Acórdão do Supremo Tribunal de Justiça
Processo:
07P3191
Nº Convencional: JSTJ000
Relator: COSTA MORTÁGUA
Descritores: CÚMULO JURÍDICO
FACTOS PROVADOS
ACÓRDÃO
CASO JULGADO
PENA ÚNICA
MEDIDA DA PENA
PRINCÍPIO DA COMPRESSÃO
Nº do Documento: SJ200710310031915
Data do Acordão: 10/31/2007
Votação: UNANIMIDADE
Texto Integral: N
Privacidade: 1
Meio Processual: RECURSO PENAL
Decisão: PROVIDO PARCIALMENTE
Sumário :
I - Na efectivação do cúmulo jurídico a lei manda atender aos factos e à personalidade do arguido (art. 77.º do CP), sendo certo que não se espera que o tribunal do cúmulo verta na decisão todos os factos constantes das várias decisões parcelares.
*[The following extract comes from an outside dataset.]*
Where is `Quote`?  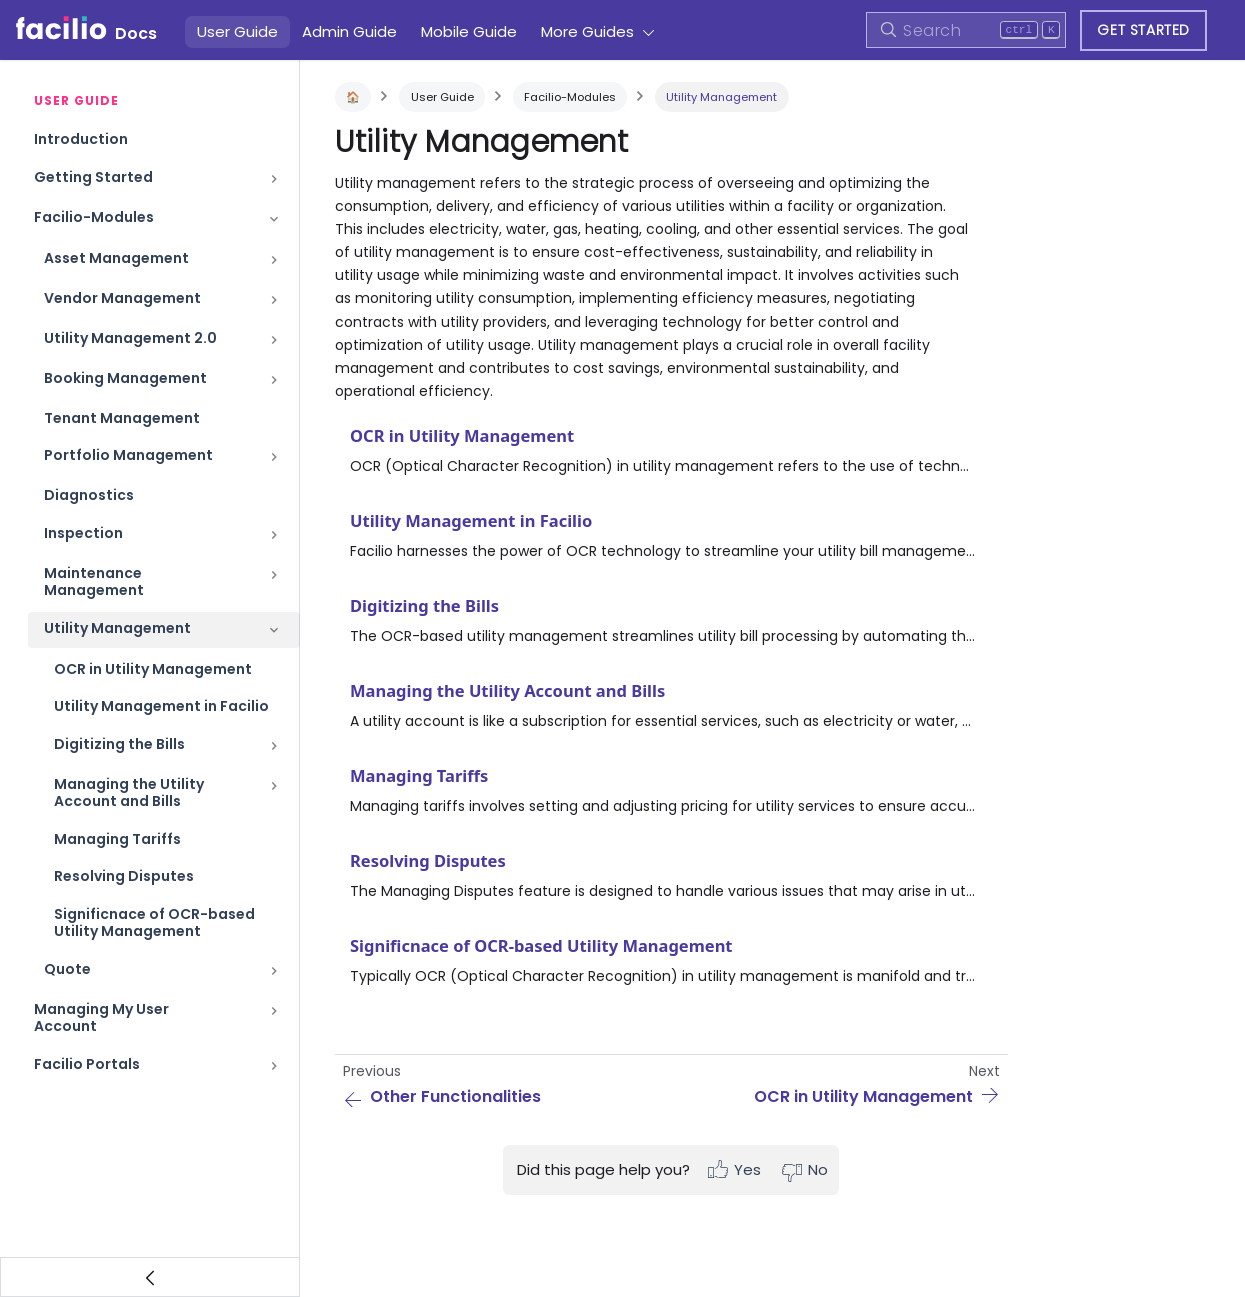
Quote is located at coordinates (67, 969).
II - Não apenas porque se trataria de tarefa ciclópica, praticamente irrealizável em muitos casos, como até redundaria em acto inútil, tendo em conta, nomeadamente, que as penas parcelares, porque cobertas pela força de caso julgado, são agora intocáveis.
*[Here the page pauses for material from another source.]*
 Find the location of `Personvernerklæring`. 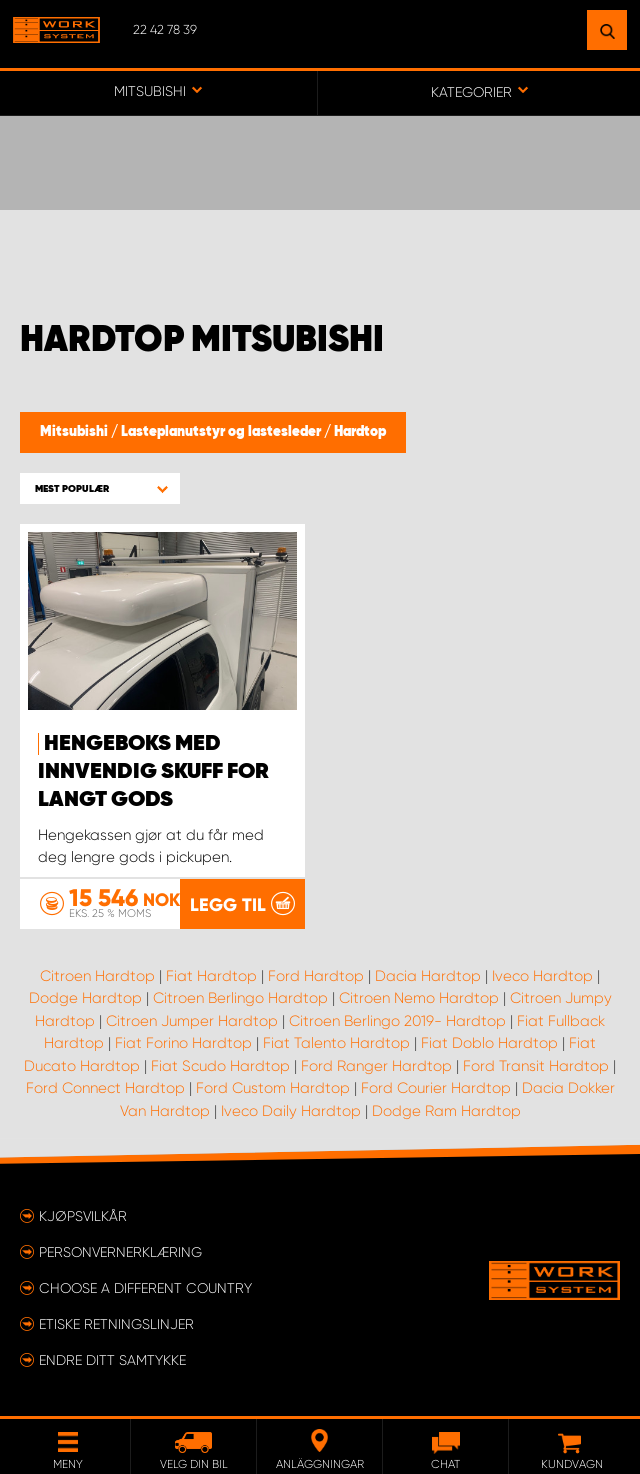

III - E são tão intocáveis que a lei as erige em balizas indeclináveis da pena única a aplicar, apenas com o limite máximo inultrapassável de 25 anos de prisão (n.º 2 do citado artigo).
IV - Para cálculo da correspondente “única pena” – no quadro duma «pena aplicável» cujo limite mínimo será a mais elevada das penas concretamente aplicadas aos vários crimes e cujo limite máximo será a soma de todas elas –, haverá que «adicionar-se», à maior das penas parcelares de prisão, uma fracção do somatório das demais penas aplicadas.
V - Para determinar essa «fracção», haverá que considerar, em conjunto (art. 77.º, n.º 1, do CP), os factos e a personalidade do agente.
VI - E nesta área – a medida da pena do concurso – tudo deve passar-se como se o conjunto dos factos fornecesse a gravidade do ilícito global perpetrado, sendo decisiva para a sua avaliação a conexão e o tipo de conexão que entre os factos concorrentes se verifique.
VII - Na avaliação da personalidade – unitária – do agente relevará, sobretudo, a questão de saber se o conjunto dos factos é reconduzível a uma tendência (ou eventualmente mesmo a uma «carreira» criminosa), ou tão só a uma pluriocasionalidade que não radica na personalidade: só no primeiro caso, já não no segundo, será cabido atribuir à pluralidade de crimes um efeito agravante dentro da moldura penal conjunta; de grande relevo será também a análise do efeito previsível da pena sobre o comportamento futuro do agente (exigências de prevenção especial de socialização) – Figueiredo Dias, Direito Processual Penal, § 421.